Much of the writing on Agile development emphasizes project control over project estimation. I actually agree that project control is more powerful than project estimation, however, effective estimation usually plays an essential role in achieving effective control.
To put this in Agile Manifesto-like terms:
We have come to value project control over project estimation,
as a means of achieving predictability
As in the Agile Manifesto, we value both terms, which means we still value the term on the right.
#NoEstimates seems to pay lip service to both terms, but the emphasis from the hashtag onward is really about discarding the term on the right. This is a case where I believe the right answer is both/and, not either/or.
10. People use the word “estimate” sloppily.
No doubt. Lack of understanding of estimation is not limited to people tweeting about #NoEstimates. Business partners often use the word “estimate” to refer to what would more properly be called a “planning target” or “commitment.” Further, one common mistake software professionals make is trying to create estimates when the business is really asking for a commitment, or asking for a plan to meet a target, but using the word “estimate” to ask for that.
We have worked with many companies to achieve organizational clarity about estimates, targets, and commitments. Clarifying these terms makes a huge difference in the dynamics around creating, presenting, and using software estimates effectively.

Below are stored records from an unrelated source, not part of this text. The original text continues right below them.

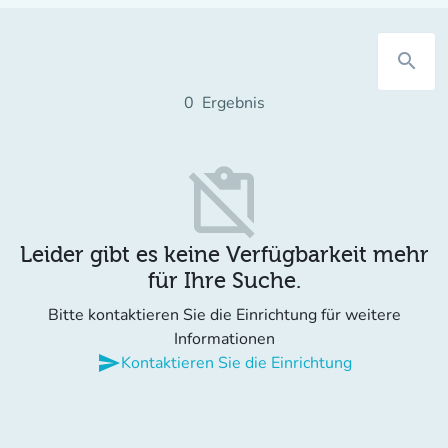
search
0
Ergebnis
content_paste_off
Leider gibt es keine Verfügbarkeit mehr
für Ihre Suche.
Bitte kontaktieren Sie die Einrichtung für weitere
Informationen
send
Kontaktieren Sie die Einrichtung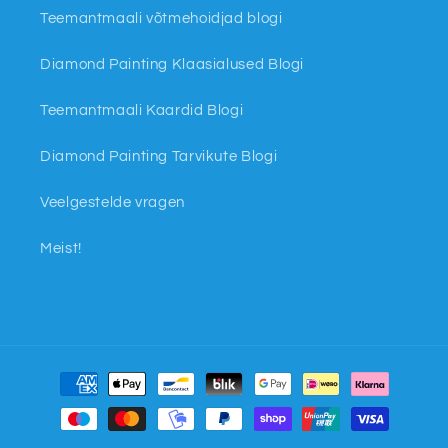
Teemantmaali võtmehoidjad blogi
Diamond Painting Klaasialused Blogi
Teemantmaali Kaardid Blogi
Diamond Painting Tarvikute Blogi
Veelgestelde vragen
Meist!
Makseviisid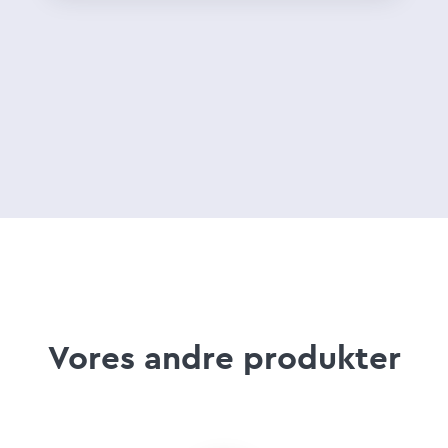
Vores andre produkter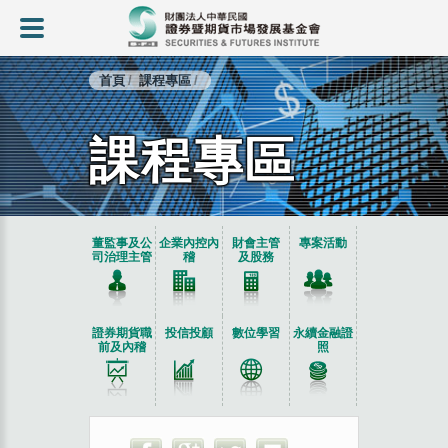
首頁
課程專區
課程專區
:::
董監事及公
企業內控內
財會主管
專案活動
司治理主管
稽
及股務
證券期貨職
投信投顧
數位學習
永續金融證
前及內稽
照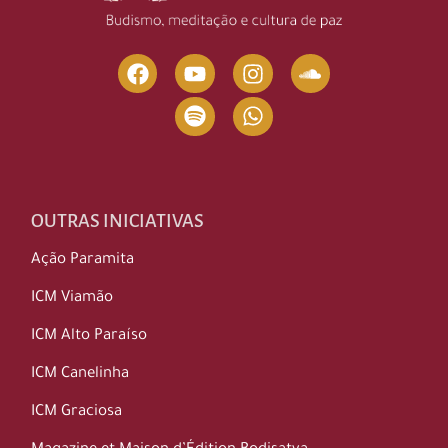
OUTRAS INICIATIVAS
Ação Paramita
ICM Viamão
ICM Alto Paraíso
ICM Canelinha
ICM Graciosa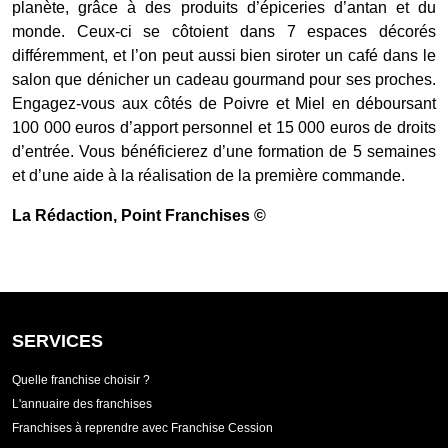
planète, grâce à des produits d’épiceries d’antan et du
monde. Ceux-ci se côtoient dans 7 espaces décorés
différemment, et l’on peut aussi bien siroter un café dans le
salon que dénicher un cadeau gourmand pour ses proches.
Engagez-vous aux côtés de Poivre et Miel en déboursant
100 000 euros d’apport personnel et 15 000 euros de droits
d’entrée. Vous bénéficierez d’une formation de 5 semaines
et d’une aide à la réalisation de la première commande.
La Rédaction
, Point Franchises ©
SERVICES
Quelle franchise choisir ?
L'annuaire des franchises
Franchises à reprendre avec Franchise Cession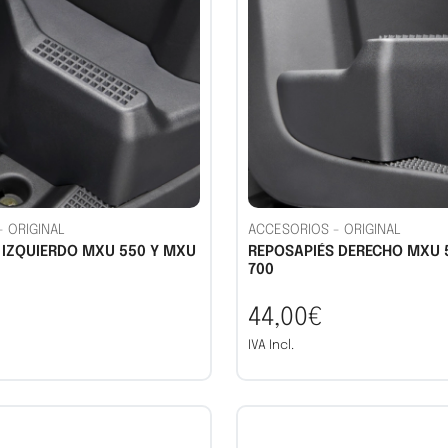
-
ORIGINAL
ACCESORIOS
-
ORIGINAL
 IZQUIERDO MXU 550 Y MXU
REPOSAPIÉS DERECHO MXU 
700
44,00€
IVA Incl.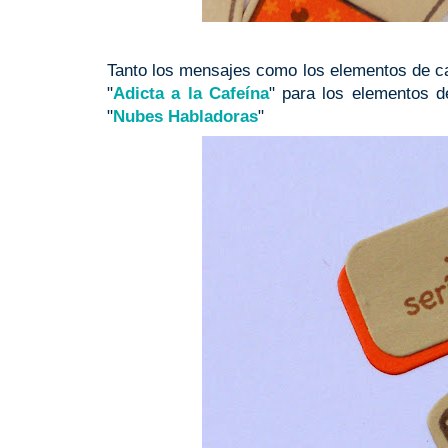
Tanto los mensajes como los elementos de caf
"
Adicta a la Cafeína
" para los elementos d
"
Nubes Habladoras
"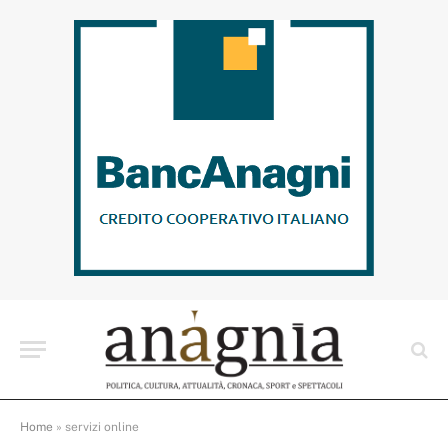
Home
»
servizi online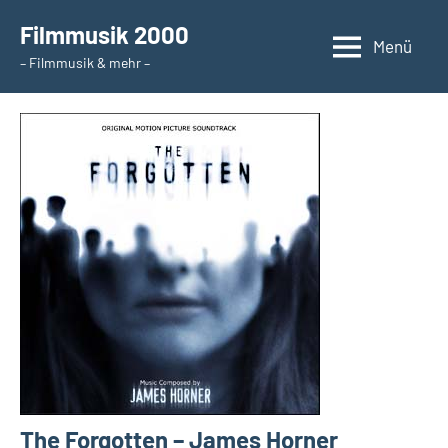
Zum
Filmmusik 2000
Inhalt
Menü
– Filmmusik & mehr –
springen
The Forgotten – James Horner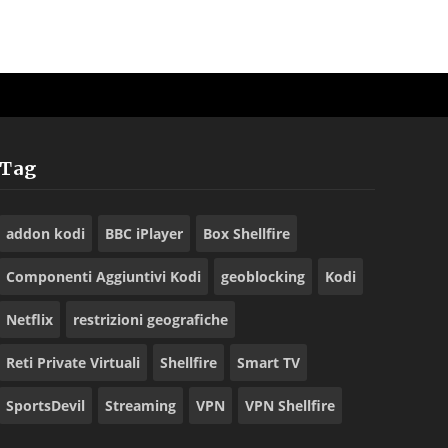
Tag
addon kodi
BBC iPlayer
Box Shellfire
Componenti Aggiuntivi Kodi
geoblocking
Kodi
Netflix
restrizioni geografiche
Reti Private Virtuali
Shellfire
Smart TV
SportsDevil
Streaming
VPN
VPN Shellfire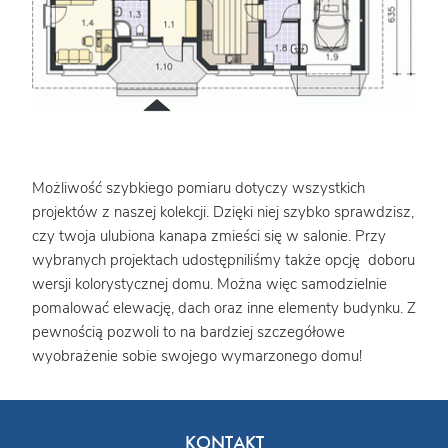
Możliwość szybkiego pomiaru dotyczy wszystkich
projektów z naszej kolekcji. Dzięki niej szybko sprawdzisz,
czy twoja ulubiona kanapa zmieści się w salonie. Przy
wybranych projektach udostępniliśmy także opcję doboru
wersji kolorystycznej domu. Można więc samodzielnie
pomalować elewację, dach oraz inne elementy budynku. Z
pewnością pozwoli to na bardziej szczegółowe
wyobrażenie sobie swojego wymarzonego domu!
KONTAKT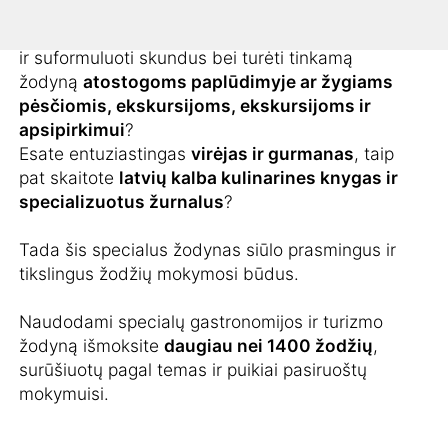
kaip
vadinami latvijoje virtuvės ingredientai ir
patiekalai
arba kaip apmokėti sąskaitas išspręsti
ir suformuluoti skundus bei turėti tinkamą
žodyną
atostogoms paplūdimyje ar žygiams
pėsčiomis, ekskursijoms, ekskursijoms ir
apsipirkimui
?
Esate entuziastingas
virėjas ir gurmanas
, taip
pat skaitote
latvių kalba kulinarines knygas ir
specializuotus žurnalus
?
Tada šis specialus žodynas siūlo prasmingus ir
tikslingus žodžių mokymosi būdus.
Naudodami specialų gastronomijos ir turizmo
žodyną išmoksite
daugiau nei 1400 žodžių
,
surūšiuotų pagal temas ir puikiai pasiruoštų
mokymuisi.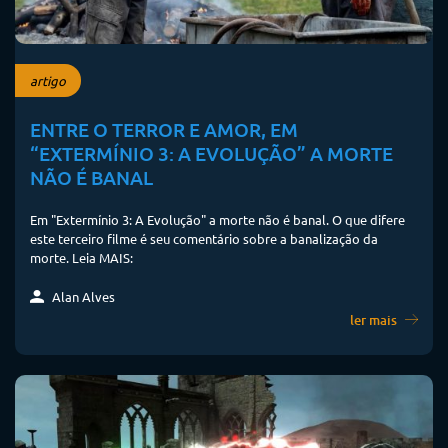
artigo
ENTRE O TERROR E AMOR, EM
“EXTERMÍNIO 3: A EVOLUÇÃO” A MORTE
NÃO É BANAL
Em "Extermínio 3: A Evolução" a morte não é banal. O que difere
este terceiro filme é seu comentário sobre a banalização da
morte. Leia MAIS:
Alan Alves
ler mais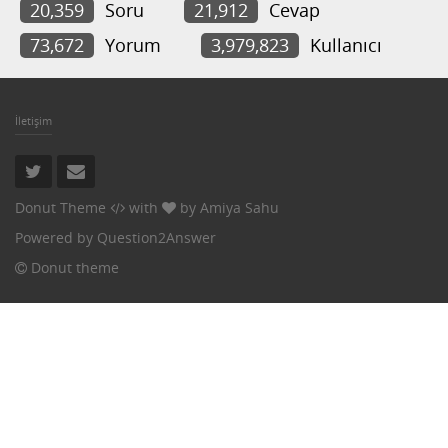
20,359
Soru
21,912
Cevap
73,672
Yorum
3,979,823
Kullanıcı
İletişim
Donut Theme
with
by
Amiya Sahu
Powered by
Question2Answer
Donut theme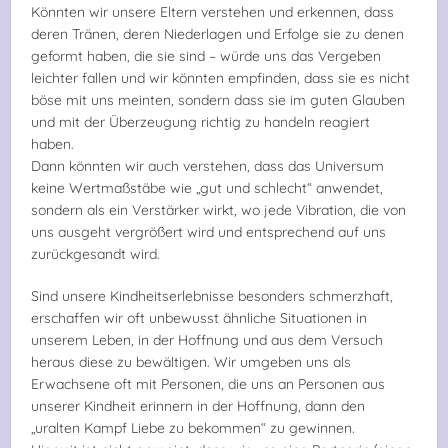
Könnten wir unsere Eltern verstehen und erkennen, dass
deren Tränen, deren Niederlagen und Erfolge sie zu denen
geformt haben, die sie sind – würde uns das Vergeben
leichter fallen und wir könnten empfinden, dass sie es nicht
böse mit uns meinten, sondern dass sie im guten Glauben
und mit der Überzeugung richtig zu handeln reagiert
haben.
Dann könnten wir auch verstehen, dass das Universum
keine Wertmaßstäbe wie „gut und schlecht“ anwendet,
sondern als ein Verstärker wirkt, wo jede Vibration, die von
uns ausgeht vergrößert wird und entsprechend auf uns
zurückgesandt wird.
Sind unsere Kindheitserlebnisse besonders schmerzhaft,
erschaffen wir oft unbewusst ähnliche Situationen in
unserem Leben, in der Hoffnung und aus dem Versuch
heraus diese zu bewältigen. Wir umgeben uns als
Erwachsene oft mit Personen, die uns an Personen aus
unserer Kindheit erinnern in der Hoffnung, dann den
„uralten Kampf Liebe zu bekommen“ zu gewinnen.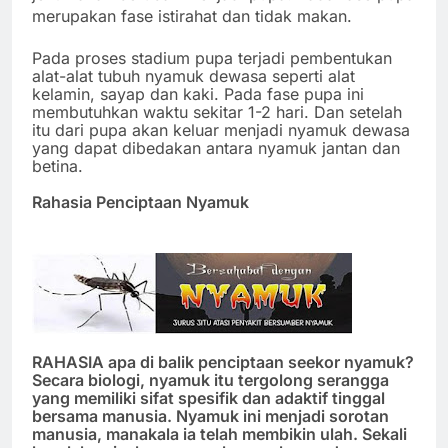
merupakan fase istirahat dan tidak makan.
Pada proses stadium pupa terjadi pembentukan
alat-alat tubuh nyamuk dewasa seperti alat
kelamin, sayap dan kaki. Pada fase pupa ini
membutuhkan waktu sekitar 1-2 hari. Dan setelah
itu dari pupa akan keluar menjadi nyamuk dewasa
yang dapat dibedakan antara nyamuk jantan dan
betina.
Rahasia Penciptaan Nyamuk
RAHASIA
apa di balik penciptaan seekor nyamuk?
Secara biologi, nyamuk itu tergolong serangga
yang memiliki sifat spesifik dan adaktif tinggal
bersama manusia. Nyamuk ini menjadi sorotan
manusia, manakala ia telah membikin ulah. Sekali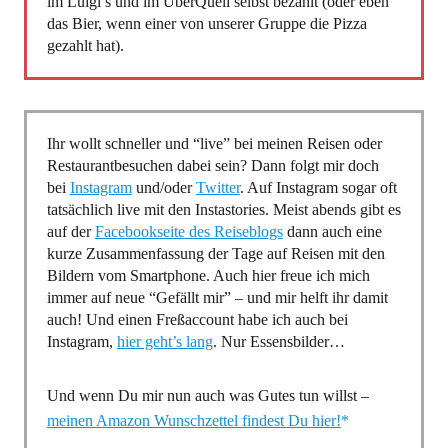
im Luigi’s und im ÜberQuell selbst bezahlt (oder eben
das Bier, wenn einer von unserer Gruppe die Pizza
gezahlt hat).
Ihr wollt schneller und “live” bei meinen Reisen oder
Restaurantbesuchen dabei sein? Dann folgt mir doch
bei
Instagram
und/oder
Twitter
. Auf Instagram sogar oft
tatsächlich live mit den Instastories. Meist abends gibt es
auf der
Facebookseite des Reiseblogs
dann auch eine
kurze Zusammenfassung der Tage auf Reisen mit den
Bildern vom Smartphone. Auch hier freue ich mich
immer auf neue “Gefällt mir” – und mir helft ihr damit
auch! Und einen Freßaccount habe ich auch bei
Instagram,
hier geht’s lang
. Nur Essensbilder…
Und wenn Du mir nun auch was Gutes tun willst –
meinen Amazon Wunschzettel findest Du hier!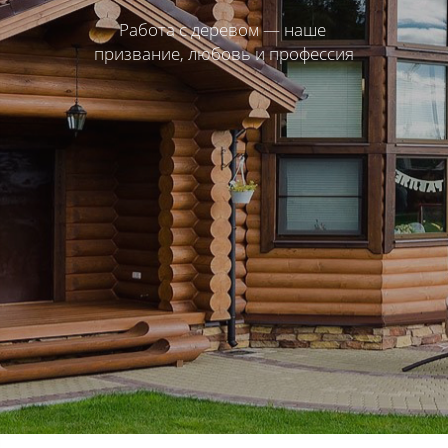
Работа с деревом — наше
призвание, любовь и профессия​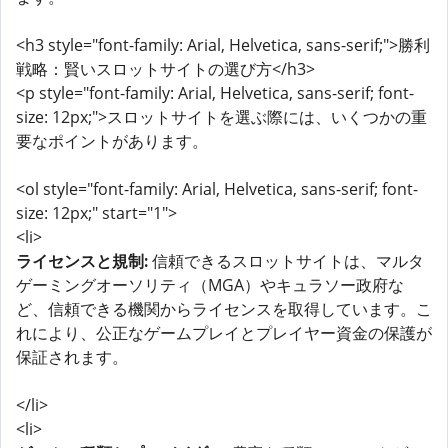
<h3 style="font-family: Arial, Helvetica, sans-serif;">勝利
戦略：賢いスロットサイトの選び方</h3>
<p style="font-family: Arial, Helvetica, sans-serif; font-
size: 12px;">スロットサイトを選ぶ際には、いくつかの重
要なポイントがあります。
<ol style="font-family: Arial, Helvetica, sans-serif; font-
size: 12px;" start="1">
<li>
ライセンスと規制:
信頼できるスロットサイトは、マルタ
ゲーミングオーソリティ（MGA）やキュラソー政府な
ど、信頼できる機関からライセンスを取得しています。こ
れにより、公正なゲームプレイとプレイヤー資金の保護が
保証されます。
</li>
<li>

11. Good project-level estimation depends on good requirements, and average requirements skills are about as bad as average estimation skills.
A common refrain in Agile development is “It’s impossible to get good requirements,” and that statement has has never been true. I agree that it’s impossible to get perfect requirements, but that isn’t the same thing as getting goodrequirements. I would agree that “It is impossible to get good requirements if you don’t have very good requirement skills,” and in my experience that is a common case. I would also agree that “Projects usually don’t have very good requirements,” as an empirical observation—but not as a normative statement that we should accept as inevitable.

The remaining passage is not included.